No sooner did Bush issue his presidential pardon when he came under attack from not one but two sets of blabber-mouths.
First came someone named Robin Walker, who is a spokescreature for an outfit called People for the Ethical Treatment of Animals.
Ms. Walker said that sparing the life of that one turkey wasn't enough.
"You can't hide the 45 million dead turkeys behind a presidential pardon of one bird," she said.
"The reality is that 45 million birds will be killed to celebrate Thanksgiving. We can celebrate this family tradition with compassion and that means not eating a bird. It's time for Americans to adopt a compassion diet."
Ms. Walker had hardly finished when another blast came from someone named Mark LaRochelle, the spokescreature for an outfit called Putting People First, which is engaged in philosophical warfare with the animal rights activists.
He criticized Bush for pardoning that one turkey, saying: "There is a very old tradition of eating turkeys. Sending them to petting zoos seems to disparage the poultry farmers. . . . It is a little hypocritical that the president then goes out and eats a turkey which somebody else had to slaughter. The message it's sending is very negative."
So on the one hand, we have Ms. Walker the turkey lover saying that the president should have issued a pardon to the 45 million turkeys that we will eat.

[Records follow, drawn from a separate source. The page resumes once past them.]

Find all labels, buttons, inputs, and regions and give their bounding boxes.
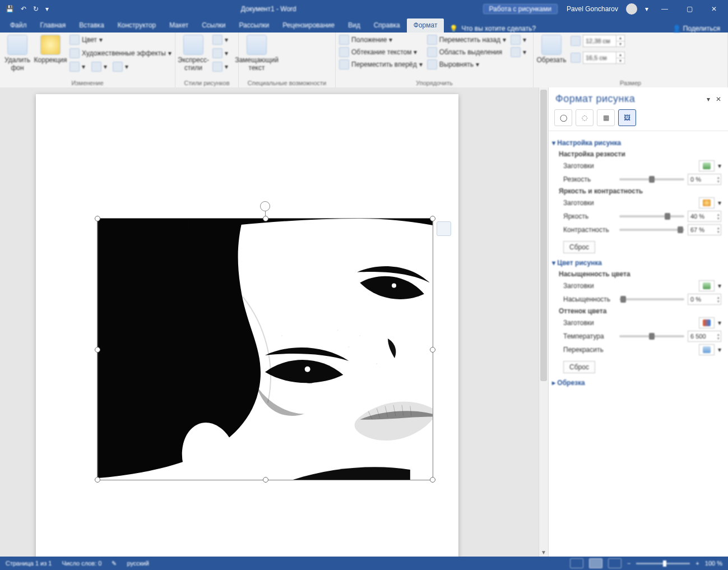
pane-tab-layout[interactable]: ▦ [597, 109, 615, 126]
border-button[interactable]: ▾ [212, 35, 228, 45]
tone-presets-button[interactable] [699, 317, 715, 328]
temperature-value[interactable]: 6 500▴▾ [688, 331, 721, 342]
effects-button[interactable]: ▾ [212, 48, 228, 58]
corrections-button[interactable]: Коррекция [36, 35, 65, 64]
minimize-button[interactable]: — [656, 5, 673, 13]
selection-pane-icon [427, 47, 437, 57]
tab-insert[interactable]: Вставка [72, 18, 111, 33]
ribbon-options-icon[interactable]: ▾ [645, 5, 648, 13]
sharpness-slider[interactable] [619, 178, 684, 180]
quick-styles-button[interactable]: Экспресс-стили [179, 35, 208, 72]
layout-options-button[interactable] [437, 221, 451, 236]
position-button[interactable]: Положение ▾ [339, 35, 423, 45]
tab-home[interactable]: Главная [34, 18, 73, 33]
extra-row[interactable]: ▾ ▾ ▾ [69, 62, 171, 72]
sat-presets-button[interactable] [699, 280, 715, 291]
artistic-effects-button[interactable]: Художественные эффекты ▾ [69, 48, 171, 58]
reset-corrections-button[interactable]: Сброс [563, 241, 595, 253]
ribbon-tabs: Файл Главная Вставка Конструктор Макет С… [0, 18, 728, 33]
selection-pane-button[interactable]: Область выделения [427, 47, 506, 57]
layout-button[interactable]: ▾ [212, 62, 228, 72]
section-crop-title[interactable]: Обрезка [552, 379, 721, 387]
redo-icon[interactable]: ↻ [33, 5, 39, 13]
vertical-scrollbar[interactable]: ▼ [539, 87, 548, 557]
handle-bl[interactable] [95, 477, 100, 483]
pane-tab-fill[interactable]: ◯ [554, 109, 572, 126]
brightness-slider[interactable] [619, 215, 684, 217]
section-corrections-title[interactable]: Настройка рисунка [552, 139, 721, 147]
sharpness-value[interactable]: 0 %▴▾ [688, 174, 721, 185]
selected-picture[interactable] [97, 218, 433, 480]
pane-tab-picture[interactable]: 🖼 [618, 109, 636, 126]
pane-close-icon[interactable]: ✕ [716, 95, 721, 103]
avatar[interactable] [626, 3, 637, 15]
wrap-text-button[interactable]: Обтекание текстом ▾ [339, 47, 423, 57]
handle-l[interactable] [95, 347, 100, 353]
handle-tl[interactable] [95, 216, 100, 221]
saturation-slider[interactable] [619, 298, 684, 300]
scroll-thumb[interactable] [540, 90, 547, 381]
tab-file[interactable]: Файл [3, 18, 34, 33]
width-field[interactable]: 16,5 см▴▾ [571, 52, 625, 64]
status-language[interactable]: русский [127, 560, 149, 567]
undo-icon[interactable]: ↶ [21, 5, 26, 13]
scroll-down-icon[interactable]: ▼ [539, 549, 548, 555]
pane-menu-icon[interactable]: ▾ [707, 95, 710, 103]
contrast-slider[interactable] [619, 229, 684, 231]
brightness-value[interactable]: 40 %▴▾ [688, 211, 721, 222]
tab-mailings[interactable]: Рассылки [232, 18, 276, 33]
group-button[interactable]: ▾ [511, 35, 526, 45]
handle-r[interactable] [430, 347, 435, 353]
maximize-button[interactable]: ▢ [681, 5, 698, 13]
reset-color-button[interactable]: Сброс [563, 361, 595, 373]
send-backward-button[interactable]: Переместить назад ▾ [427, 35, 506, 45]
zoom-value[interactable]: 100 % [705, 560, 722, 567]
view-web-button[interactable] [608, 558, 622, 568]
height-field[interactable]: 12,38 см▴▾ [571, 35, 625, 47]
section-color-title[interactable]: Цвет рисунка [552, 259, 721, 267]
alt-text-button[interactable]: Замещающий текст [242, 35, 271, 72]
align-button[interactable]: Выровнять ▾ [427, 59, 506, 69]
color-button[interactable]: Цвет ▾ [69, 35, 171, 45]
handle-t[interactable] [263, 216, 268, 221]
qat-more-icon[interactable]: ▾ [45, 5, 49, 13]
saturation-value[interactable]: 0 %▴▾ [688, 294, 721, 305]
close-button[interactable]: ✕ [706, 5, 722, 13]
tab-review[interactable]: Рецензирование [276, 18, 341, 33]
status-page[interactable]: Страница 1 из 1 [6, 560, 52, 567]
recolor-button[interactable] [699, 344, 715, 355]
tab-references[interactable]: Ссылки [195, 18, 232, 33]
temperature-slider[interactable] [619, 335, 684, 337]
status-bar: Страница 1 из 1 Число слов: 0 ✎ русский … [0, 557, 728, 570]
save-icon[interactable]: 💾 [6, 5, 14, 13]
bring-forward-button[interactable]: Переместить вперёд ▾ [339, 59, 423, 69]
tab-view[interactable]: Вид [341, 18, 367, 33]
zoom-in-button[interactable]: + [695, 560, 699, 567]
tell-me[interactable]: 💡 Что вы хотите сделать? [444, 25, 541, 33]
view-print-button[interactable] [589, 558, 602, 568]
document-area[interactable] [0, 87, 539, 557]
ribbon: Удалить фон Коррекция Цвет ▾ Художествен… [0, 33, 728, 88]
contrast-value[interactable]: 67 %▴▾ [688, 224, 721, 235]
rotate-button[interactable]: ▾ [511, 47, 526, 57]
pane-tab-effects[interactable]: ◌ [576, 109, 593, 126]
view-read-button[interactable] [570, 558, 583, 568]
zoom-slider[interactable] [636, 563, 690, 564]
zoom-out-button[interactable]: − [627, 560, 630, 567]
crop-button[interactable]: Обрезать [537, 35, 566, 64]
handle-b[interactable] [263, 477, 268, 483]
share-button[interactable]: 👤 Поделиться [665, 25, 728, 33]
tab-design[interactable]: Конструктор [111, 18, 163, 33]
status-words[interactable]: Число слов: 0 [62, 560, 101, 567]
remove-background-button[interactable]: Удалить фон [3, 35, 31, 72]
tab-layout[interactable]: Макет [163, 18, 195, 33]
handle-tr[interactable] [430, 216, 435, 221]
proofing-icon[interactable]: ✎ [112, 560, 117, 567]
handle-br[interactable] [430, 477, 435, 483]
rotate-handle[interactable] [260, 201, 270, 211]
sharpness-presets-button[interactable] [699, 160, 715, 172]
tab-format[interactable]: Формат [407, 18, 444, 33]
user-name[interactable]: Pavel Goncharov [567, 5, 618, 13]
bc-presets-button[interactable] [699, 197, 715, 208]
tab-help[interactable]: Справка [367, 18, 407, 33]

That strikes me as being impractical. You spare the lives of 45 million turkeys and what is going to become of them? They have no value alive, so they will be set free. Then this country will be overrun by turkeys. We will have turkeys everywhere. Is Ms. Walker prepared to take care of 45 million homeless turkeys?
The next step would be for some turkey-loving activists to demand that Congress fund programs to build homeless turkey shelters or to provide training for turkeys to become peacocks.
On the other hand, we have this meat-eating fellow Mark LaRochelle griping about one turkey being spared and accusing Bush of hypocrisy for eating a turkey that someone else dispatched.
Well, what would this Mark LaRochelle have Bush do? Maybe whip out an ax right there in the Rose Garden and lop off the turkey's head? History probably won't be kind to him anyway, but should he be remembered as the Turkey Splitter?
And what about the children in the Rose Garden and watching on TV? It would send them into shock, which would open Bush up to millions of dollars in lawsuits by their parents.
xTC This is an example of the loony age we live in. Give one turkey a break and you're caught in a cross fire between the tofu-eaters and the flesh-chompers.
But maybe it gave Bush material for a Thanksgiving table prayer. Something like: "Lord, thank you for this bountiful blessing. And, after giving it further thought, thank you for getting me out of this goofy job. Who needs it?"